La medida busca incentivar hábitos saludables, ampliar la recaudación y destinar fondos a atención de enfermedades relacionadas con el consumo.
En un esfuerzo por mejorar la salud pública y sostener el sistema de bienestar, las autoridades mexicanas implementarán desde 2026 un incremento en los impuestos especiales aplicados a bebidas con alto contenido de azúcar y productos de tabaco. Esta decisión, que va más allá de la simple recaudación fiscal, tiene como finalidad reducir el consumo de estos productos y promover hábitos más saludables entre la población. Además, los recursos recaudados serán destinados a financiar programas y tratamientos contra las enfermedades relacionadas con el exceso de consumo, mejorando la atención en salud y la prevención.
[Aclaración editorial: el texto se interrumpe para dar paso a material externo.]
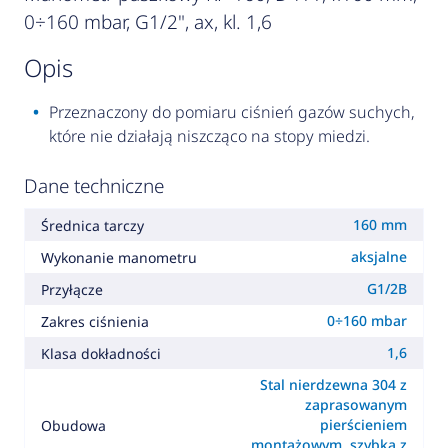
0÷160 mbar, G1/2", ax, kl. 1,6
opis
Przeznaczony do pomiaru ciśnień gazów suchych,
które nie działają niszcząco na stopy miedzi.
Dane techniczne
160 mm
Średnica tarczy
aksjalne
Wykonanie manometru
G1/2B
Przyłącze
0÷160 mbar
Zakres ciśnienia
1,6
Klasa dokładności
Stal nierdzewna 304 z
zaprasowanym
pierścieniem
Obudowa
montażowym, szybka z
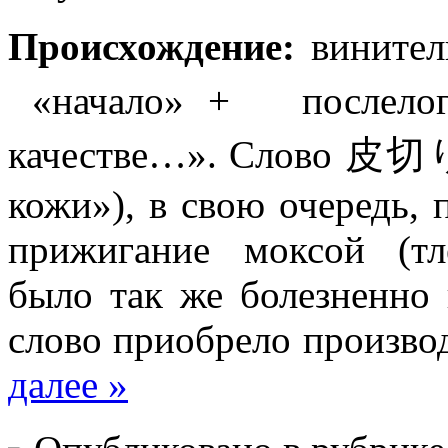
Происхождение:
винит
«начало» + посл
качестве…». Слово 
кожи»), в свою очередь, 
прижигание моксой (т
было так же болезненно 
слово приобрело произво
далее »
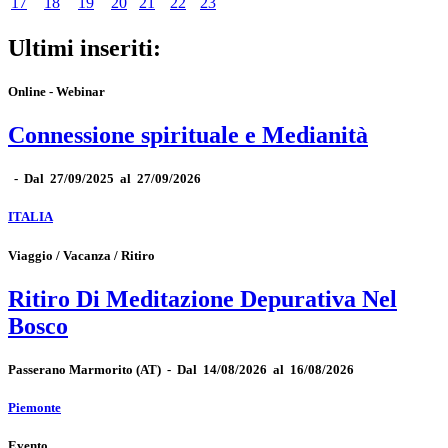
17
18
19
20
21
22
23
Ultimi inseriti:
Online - Webinar
Connessione spirituale e Medianità
-
Dal 27/09/2025 al 27/09/2026
ITALIA
Viaggio / Vacanza / Ritiro
Ritiro Di Meditazione Depurativa Nel
Bosco
Passerano Marmorito
(AT)
-
Dal 14/08/2026 al 16/08/2026
Piemonte
Evento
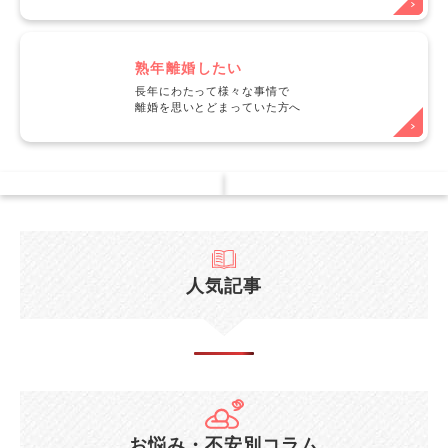
熟年離婚したい
長年にわたって様々な事情で
離婚を思いとどまっていた方へ
人気記事
お悩み・不安別コラム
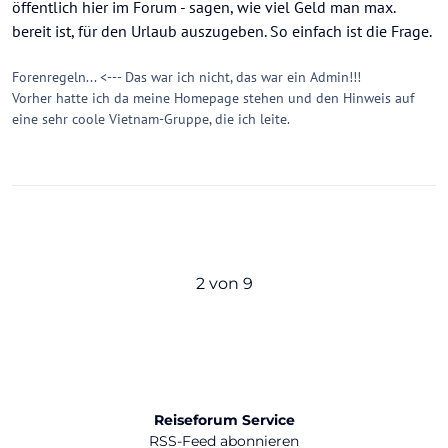
öffentlich hier im Forum - sagen, wie viel Geld man max.
bereit ist, für den Urlaub auszugeben. So einfach ist die Frage.
Forenregeln... <--- Das war ich nicht, das war ein Admin!!!
Vorher hatte ich da meine Homepage stehen und den Hinweis auf
eine sehr coole Vietnam-Gruppe, die ich leite.
2 von 9
Reiseforum Service
RSS-Feed abonnieren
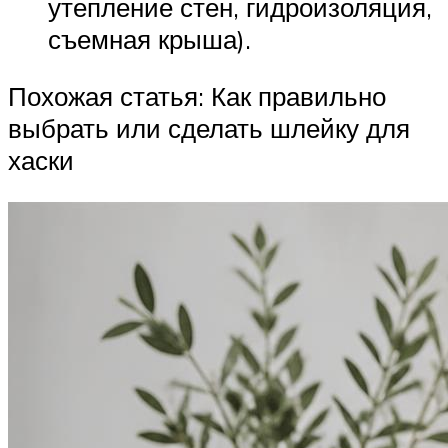
утепление стен, гидроизоляция,
съемная крыша).
Похожая статья: Как правильно
выбрать или сделать шлейку для
хаски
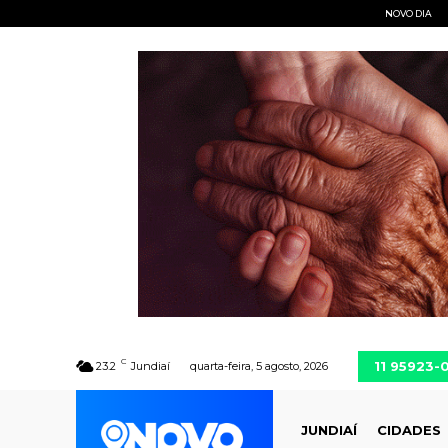
NOVO DIA
C
11 95923-
23.2
Jundiaí
quarta-feira, 5 agosto, 2026
JUNDIAÍ
CIDADES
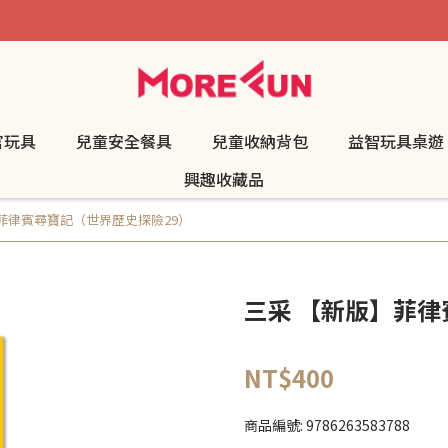
官玩具
兒童安全餐具
兒童收納背包
益智玩具桌遊
興趣收藏品
菲律賓尋寶記（世界歷史探險29）
三采 【新版】菲律
NT$400
商品編號:
9786263583788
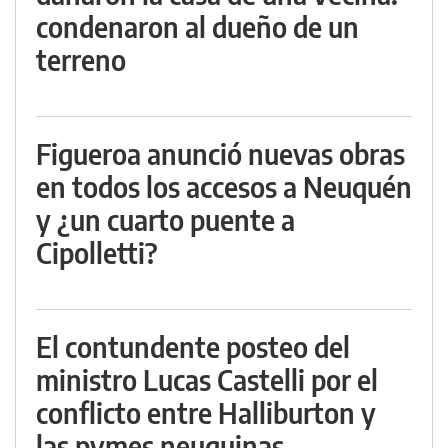
condenaron al dueño de un
terreno
Figueroa anunció nuevas obras
en todos los accesos a Neuquén
y ¿un cuarto puente a
Cipolletti?
El contundente posteo del
ministro Lucas Castelli por el
conflicto entre Halliburton y
las pymes neuquinas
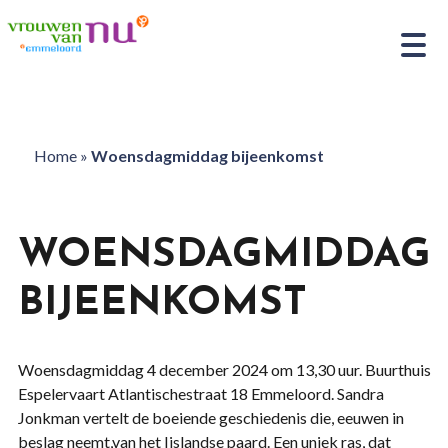
Home
»
Woensdagmiddag bijeenkomst
WOENSDAGMIDDAG
BIJEENKOMST
Woensdagmiddag 4 december 2024 om 13,30 uur. Buurthuis
Espelervaart Atlantischestraat 18 Emmeloord. Sandra
Jonkman vertelt de boeiende geschiedenis die, eeuwen in
beslag neemt,van het Ijslandse paard. Een uniek ras, dat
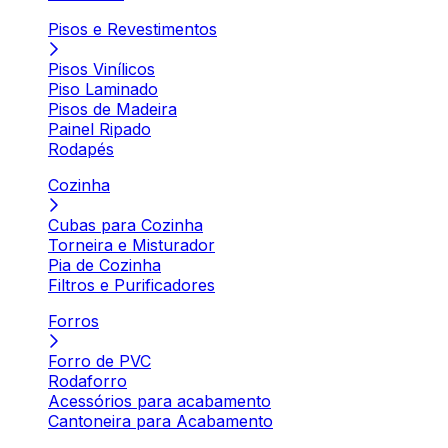
Pisos e Revestimentos
Pisos Vinílicos
Piso Laminado
Pisos de Madeira
Painel Ripado
Rodapés
Cozinha
Cubas para Cozinha
Torneira e Misturador
Pia de Cozinha
Filtros e Purificadores
Forros
Forro de PVC
Rodaforro
Acessórios para acabamento
Cantoneira para Acabamento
La iniciativa forma parte de un paquete económico que también contempla la creación de un impuesto adicional a los videojuegos con contenido violento, con el objetivo de abordar temáticas de seguridad y protección infantil. La política fiscal busca fortalecer la estructura tributaria, aumentar la base de contribuyentes y generar mayores recursos para estados y municipios, destinando estos fondos a áreas prioritarias como salud, educación y seguridad. En comparación, en años recientes se han inaugurado más de 15 hospitales en diferentes regiones del país, evidenciando el compromiso del gobierno con ampliar la cobertura en servicios médicos.
Este cambio en la política fiscal refleja un enfoque integral para afrontar problemas sociales y sanitarios, promoviendo el bienestar de la población a largo plazo. Expertos y legisladores destacan que, pese a la resistencia de algunos grupos cabilderos, la mayoría legislativa apoya estas medidas que buscan reducir el impacto de factores dañinos y fortalecer los recursos destinados a salud pública.